= Prompt =
Drop all images. Then write out each line below exactly as given.

= Record excerpts =
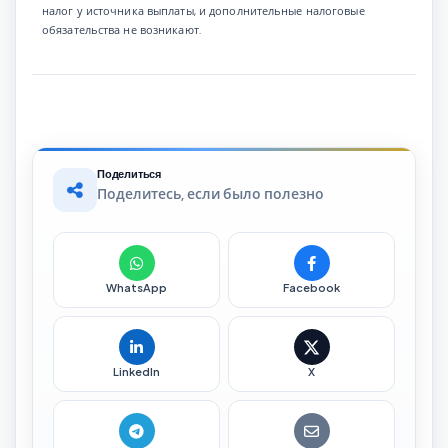
налог у источника выплаты, и дополнительные налоговые
обязательства не возникают.
Поделиться
Поделитесь, если было полезно
WhatsApp
Facebook
LinkedIn
X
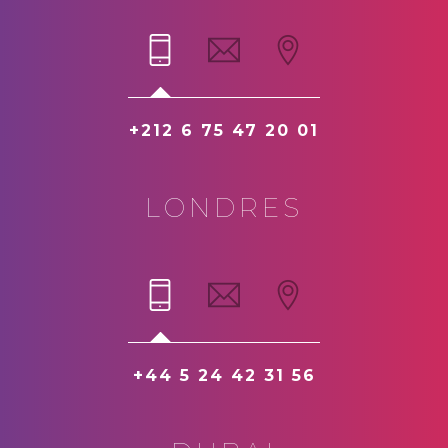
+212 6 75 47 20 01
LONDRES
+44 5 24 42 31 56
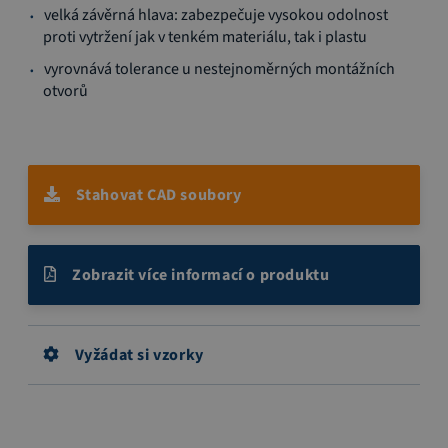
velká závěrná hlava: zabezpečuje vysokou odolnost
proti vytržení jak v tenkém materiálu, tak i plastu
vyrovnává tolerance u nestejnoměrných montážních
otvorů
Stahovat CAD soubory
Zobrazit více informací o produktu
Vyžádat si vzorky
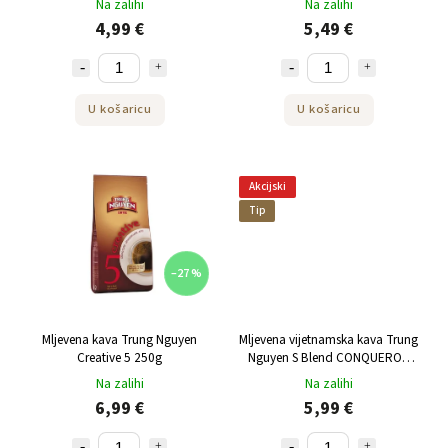
Na zalihi
Na zalihi
4,99 €
5,49 €
U košaricu
U košaricu
Akcijski
Tip
–27 %
Mljevena kava Trung Nguyen
Mljevena vijetnamska kava Trung
Creative 5 250g
Nguyen S Blend CONQUEROR
500g
Na zalihi
Na zalihi
6,99 €
5,99 €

= Result of the exercise =
налог у источника выплаты, и дополнительные налоговые
обязательства не возникают.
Поделиться
Поделитесь, если было полезно
WhatsApp
Facebook
LinkedIn
X
+212 6 75 47 20 01
LONDRES
+44 5 24 42 31 56
velká závěrná hlava: zabezpečuje vysokou odolnost
proti vytržení jak v tenkém materiálu, tak i plastu
vyrovnává tolerance u nestejnoměrných montážních
otvorů
Stahovat CAD soubory
Zobrazit více informací o produktu
Vyžádat si vzorky
Na zalihi
Na zalihi
4,99 €
5,49 €
U košaricu
U košaricu
Akcijski
Tip
–27 %
Mljevena kava Trung Nguyen
Mljevena vijetnamska kava Trung
Creative 5 250g
Nguyen S Blend CONQUEROR
500g
Na zalihi
Na zalihi
6,99 €
5,99 €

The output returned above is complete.